One of the biggest lessons I have learned, sometimes the hard way, is that structure and incentives drive behavior. There is a quote from Charlie Munger that I think about often: show me the incentive and I will show you the outcome. A lot of businesses are built on structures that force short-term thinking, whether that is fund timelines, quarterly pressure, or the need to constantly prove something externally. Those are not inherently bad, but they do create pressure that leads to decisions that are not always aligned with long-term value.
Where I think we are different, and where I want us to continue to lean in, is that we are building and operating with a long-term lens. We are not working against a three to five year clock. We are trying to make decisions that hold up over a much longer horizon. That allows us to be more patient where it matters, more thoughtful in how we build, and more focused on getting things right instead of just getting them done quickly. We are stewards of capital, and we take that seriously. But we also acknowledge that there are bigger things in life than capital. The way we treat our customers and the way we treat our team members is not separate from our business model. It is the business model. When those things are right, the long-term sustainable path becomes clearer, not harder.
That said, structure still matters inside the business just as much as it does at the ownership level. Where I think we have gotten it wrong at times is not being structured enough in how we operate, which leads to us getting pulled in too many directions and, frankly, losing control. We want to solve real problems for our partners, but how we solve them matters. Our value is not just that we can do the work, it is that we have a system, a process, and a point of view on what actually works. When we lose that, we lose what makes us effective.
I also think a lot about people, because at the end of the day, this is a people business.
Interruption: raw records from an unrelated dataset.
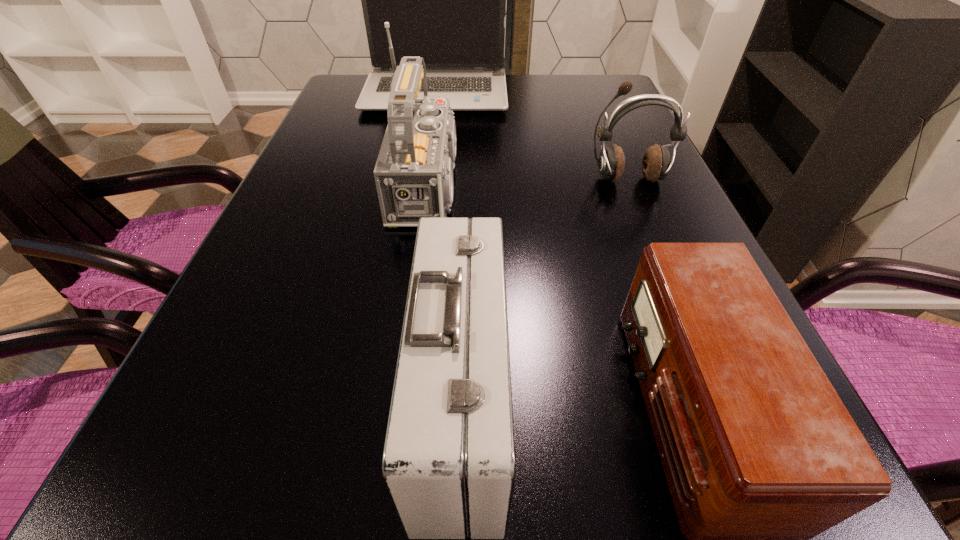 Find the location of a particular element. The width and height of the screenshot is (960, 540). the farthest object is located at coordinates (445, 0).

The image size is (960, 540). What are the coordinates of `the left radio receiver` in the screenshot? It's located at (413, 174).

Identify the location of the taller radio receiver. Image resolution: width=960 pixels, height=540 pixels. (413, 174).

Where is `earphone`? earphone is located at coordinates (656, 163).

Identify the location of free space located 0.170m on the screen of the farthest object. Image resolution: width=960 pixels, height=540 pixels. (426, 151).

Where is `vacant area situated on the front-facing side of the taller radio receiver`? vacant area situated on the front-facing side of the taller radio receiver is located at coordinates (594, 186).

I want to click on vacant space situated 0.050m on the ear pads of the earphone, so click(637, 204).

Identify the location of object located at the far edge. (445, 0).

The width and height of the screenshot is (960, 540). I want to click on object present at the left edge, so click(445, 0).

At what (x,y) coordinates should I click in order to perform the action: click on object that is at the right edge. Please return your answer as a coordinate pair (x, y). This screenshot has height=540, width=960. Looking at the image, I should click on (656, 163). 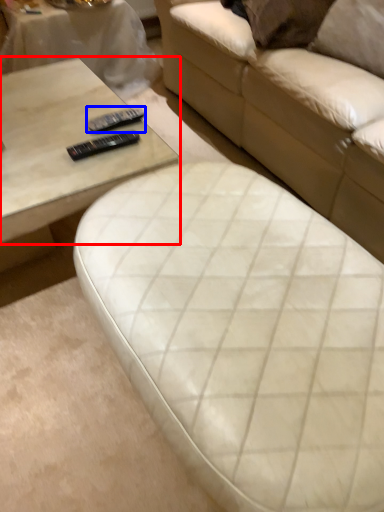 Question: Which object appears closest to the camera in this image, coffee table (highlighted by a red box) or remote (highlighted by a blue box)?

Choices:
 (A) coffee table
 (B) remote

Answer: (A)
Everything we do is only as good as the people behind it. I care about building something where people can grow, where they are challenged, and where they feel like what they are doing matters. That does not mean it is always easy, and it should not be. Growth comes with pressure and accountability. But if we are going to ask that of people, then we also have to show up for them, invest in them, and create real opportunities, not just talk about it. We genuinely care about the people we interact with every single day. That is not something we say because it sounds right. It is the thing that makes everything else worth doing.
A lot of companies say they think long term, but very few actually operate that way. Long-term thinking is not about being passive, it is about making the right decisions even when they are harder in the moment. It is about fixing what is broken, being honest about where things are not working, and not taking shortcuts just to make something look better than it is. And underneath all of it is a belief that a rising tide should raise all boats. When our customers win, when our team members win, when the people we work with are genuinely better off, that is what a healthy business actually looks like. We want to buck the trend of companies that optimize for their own outcomes at the expense of everyone around them. We do not think that is the right way, and we do not think it lasts.
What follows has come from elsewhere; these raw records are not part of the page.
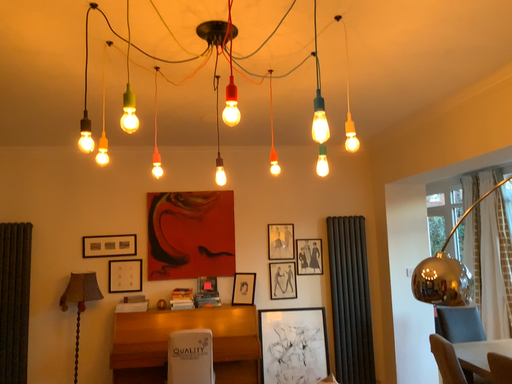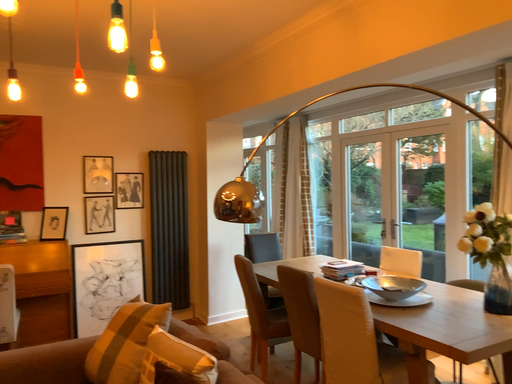 Question: Which way did the camera rotate in the video?

Choices:
 (A) rotated upward
 (B) rotated downward

Answer: (B) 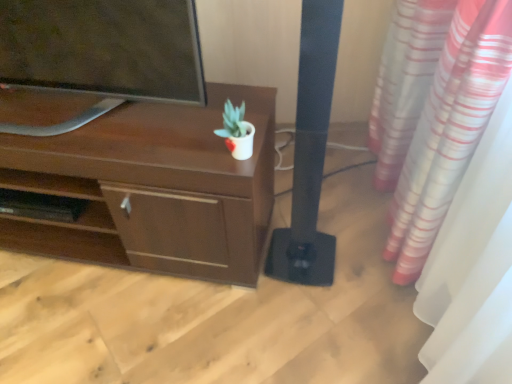 Where is `vacant space behind black matte speaker at center`? vacant space behind black matte speaker at center is located at coordinates (316, 208). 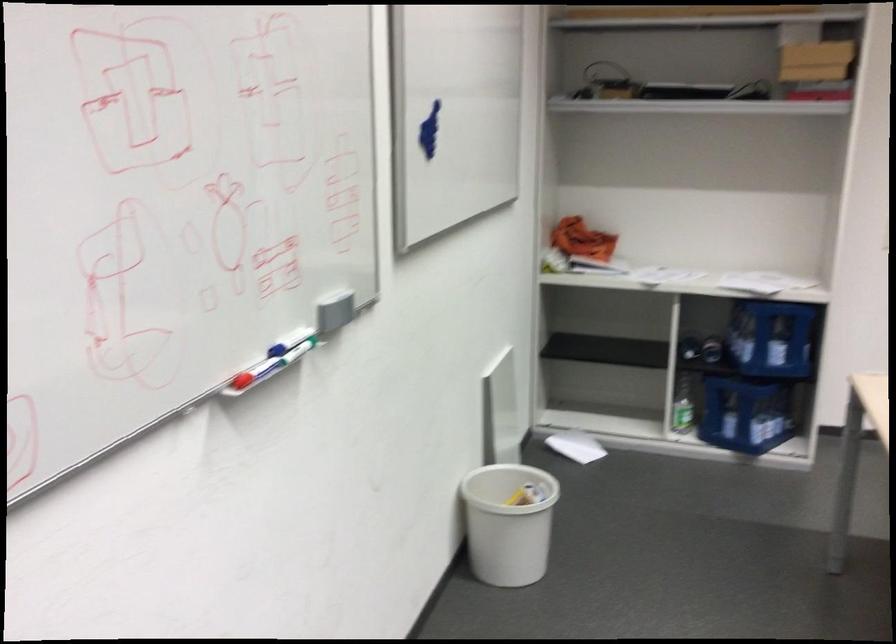 Which object does [334,310] point to?

It refers to a grey whiteboard eraser. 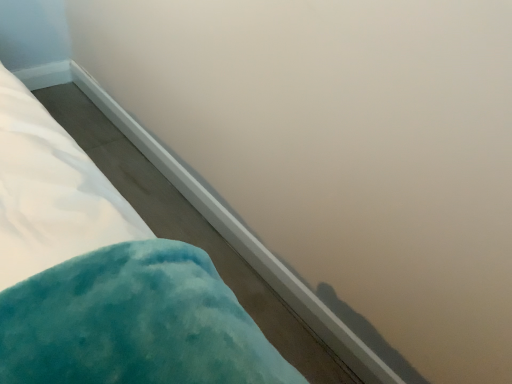 What do you see at coordinates (104, 276) in the screenshot? I see `teal plush bed at lower left` at bounding box center [104, 276].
We are not where we want to be in a lot of areas right now, and that is the truth. But I would rather be clear about that and do the work to improve it than pretend otherwise.
At the end of the day, we are not trying to be everything to everyone. We are trying to build something that works, with people we trust, solving problems that actually matter. People are what make us believe in what we are doing. If we stay focused on that, align our incentives with the long term, and continue to improve where we fall short, I think we give ourselves a real shot at building something meaningful that lasts.